ACTIONCOACH BUSINESS COACH FRANCHISEACTIONCOACH vs Snapchef INITIAL NY FRANCHISE FILINGSnapchef

Two franchise systems, side by side. For a software vendor, they are not the same opportunity.

More open target
ACTIONCOACH BUSINESS COACH FRANCHISEACTIONCOACH
wins 3 of 12 vendor rows

ActionCOACH is the play, and the gap isn’t close. With 138 franchised units adding 14% more units year-over-year, you’re looking at a living, breathing TAM that expands on its own. Average unit revenue of $193K is modest but real—these owners have cash flow, and they pay a combined 15% royalty and ad fund to a franchisor that enforces standards. That means they’re already conditioned to adopt mandated tools, which shortens your sales cycle from “why change” to “when do we deploy.” The procurement model is approved-supplier, giving you a structural path to become the endorsed vendor and lock in the entire system, not just single-unit deals.

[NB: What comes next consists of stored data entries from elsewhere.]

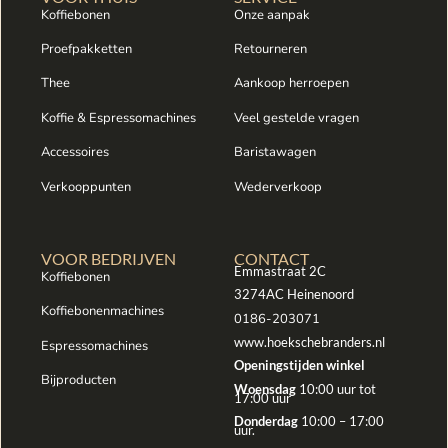
Koffiebonen
Onze aanpak
Proefpakketten
Retourneren
Thee
Aankoop herroepen
Koffie & Espressomachines
Veel gestelde vragen
Accessoires
Baristawagen
Verkooppunten
Wederverkoop
VOOR BEDRIJVEN
CONTACT
Emmastraat 2C
Koffiebonen
3274AC Heinenoord
Koffiebonenmachines
0186-203071
www.hoekschebranders.nl
Espressomachines
Openingstijden winkel
Bijproducten
Woensdag
10:00 uur tot
17:00 uur
Donderdag
10:00 – 17:00
uur.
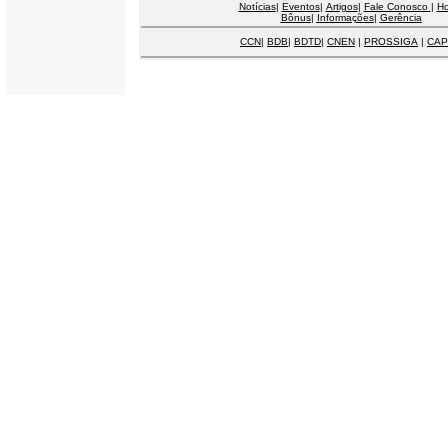
Notícias
|
Eventos
|
Artigos
|
Fale Conosco
|
H
Bônus
|
Informações
|
Gerência
CCN
|
BDB
|
BDTD
|
CNEN
|
PROSSIGA
|
CAP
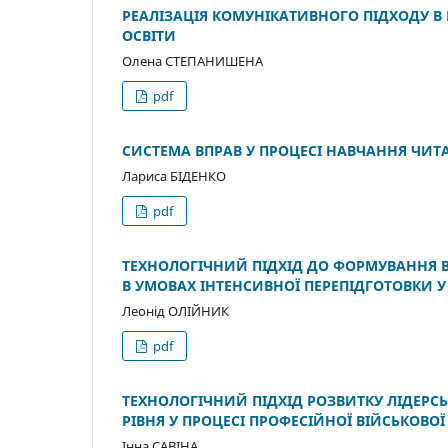
РЕАЛІЗАЦІЯ КОМУНІКАТИВНОГО ПІДХОДУ В
ОСВІТИ
Олена СТЕПАНИШЕНА
pdf
СИСТЕМА ВПРАВ У ПРОЦЕСІ НАВЧАННЯ ЧИТ
Лариса БІДЕНКО
pdf
ТЕХНОЛОГІЧНИЙ ПІДХІД ДО ФОРМУВАННЯ В
В УМОВАХ ІНТЕНСИВНОЇ ПЕРЕПІДГОТОВКИ У
Леонід ОЛІЙНИК
pdf
ТЕХНОЛОГІЧНИЙ ПІДХІД РОЗВИТКУ ЛІДЕРС
РІВНЯ У ПРОЦЕСІ ПРОФЕСІЙНОЇ ВІЙСЬКОВОЇ
Інна САВІНА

Snapchef tempts with a lower royalty (6%) and a slightly higher investment ceiling that might imply deeper pockets per unit, but it’s a mirage. Four total units, zero franchised—there’s no buying group, no centralized budget, and no proof anyone can scale this concept. Selling into four owner-operated locations is high-touch, low-yield labor; you’d burn deal-desk resources on custom scoping for a TAM that won’t crack seven figures of ARR potential even at full penetration. The higher per-unit investment range doesn’t translate to software budget when every location is a standalone experiment with no franchisee network peer pressure to adopt.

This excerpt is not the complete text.